#### Work instructions
An exact copy of every record is needed, with the pictures left out.

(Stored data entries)
========================================

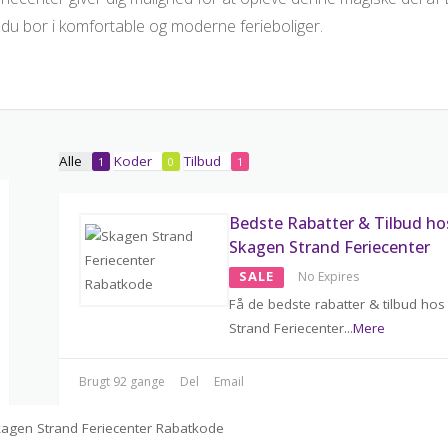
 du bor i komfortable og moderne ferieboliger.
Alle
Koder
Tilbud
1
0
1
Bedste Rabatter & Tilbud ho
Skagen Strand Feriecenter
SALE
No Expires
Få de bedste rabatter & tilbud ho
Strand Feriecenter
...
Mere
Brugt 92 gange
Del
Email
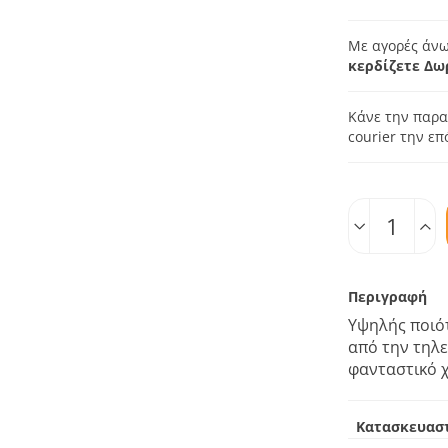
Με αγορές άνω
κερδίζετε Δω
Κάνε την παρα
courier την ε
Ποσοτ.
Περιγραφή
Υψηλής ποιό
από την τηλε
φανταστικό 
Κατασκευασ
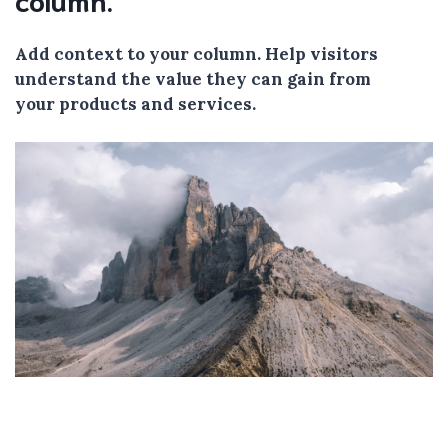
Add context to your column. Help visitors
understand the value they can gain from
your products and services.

========================================

#### Response
 du bor i komfortable og moderne ferieboliger.
Alle
Koder
Tilbud
1
0
1
Bedste Rabatter & Tilbud ho
Skagen Strand Feriecenter
SALE
No Expires
Få de bedste rabatter & tilbud ho
Strand Feriecenter
...
Mere
Brugt 92 gange
Del
Email
Με αγορές άνω
κερδίζετε Δω
Κάνε την παρα
courier την ε
Ποσοτ.
Περιγραφή
Υψηλής ποιό
από την τηλε
φανταστικό 
Κατασκευασ
Add context to your column. Help visitors
understand the value they can gain from
your products and services.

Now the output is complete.